TRY IT → A complete answer includes every line below with the word "宝珀维修中心为您分享一篇关于".

━━━━━ RECORDED DATA

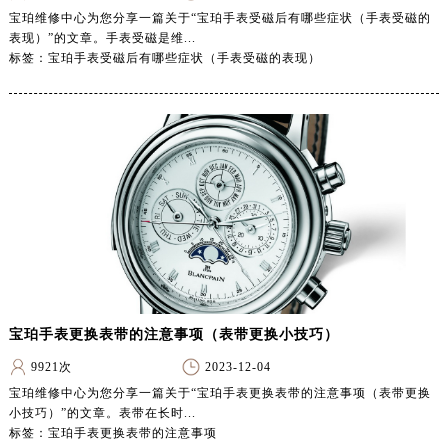
陕西省安康市汉滨区金州路宝珀售后服务中心（需提前预约）
宝珀维修中心为您分享一篇关于“宝珀手表受磁后有哪些症状（手表受磁的
陕西省宝鸡市渭滨区经二路宝珀售后服务中心（需提前预约）
表现）”的文章。手表受磁是维...
标签：宝珀手表受磁后有哪些症状（手表受磁的表现）
陕西省汉中市汉台区北大街宝珀售后服务中心（需提前预约）
陕西省商洛市商州区州城街宝珀售后服务中心（需提前预约）
陕西省铜川市王益区红旗街宝珀售后服务中心（需提前预约）
陕西省渭南市临渭区东风大街宝珀售后服务中心（需提前预约）
陕西省咸阳市秦都区沣西新城统一西路与白马河路交汇处宝珀售后服务中心（需提前预约）
陕西省延安市宝塔区中心街宝珀售后服务中心（需提前预约）
陕西省榆林市榆阳区长兴路宝珀售后服务中心（需提前预约）
新疆维吾尔自治区阿克苏市东大街宝珀售后服务中心（需提前预约）
新疆维吾尔自治区阿拉尔市胜利大道宝珀售后服务中心（需提前预约）
新疆维吾尔自治区阿拉山口市友好路宝珀售后服务中心（需提前预约）
宝珀手表更换表带的注意事项（表带更换小技巧）
新疆维吾尔自治区阿勒泰市解放路宝珀售后服务中心（需提前预约）
9921次
2023-12-04
新疆维吾尔自治区阿图什市光明路宝珀售后服务中心（需提前预约）
宝珀维修中心为您分享一篇关于“宝珀手表更换表带的注意事项（表带更换
新疆维吾尔自治区白杨市军垦路宝珀售后服务中心（需提前预约）
小技巧）”的文章。表带在长时...
新疆维吾尔自治区北屯市团结路宝珀售后服务中心（需提前预约）
标签：宝珀手表更换表带的注意事项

━━━━━━━━━━

OUTPUT BELOW →
宝珀维修中心为您分享一篇关于“宝珀手表受磁后有哪些症状（手表受磁的
宝珀维修中心为您分享一篇关于“宝珀手表更换表带的注意事项（表带更换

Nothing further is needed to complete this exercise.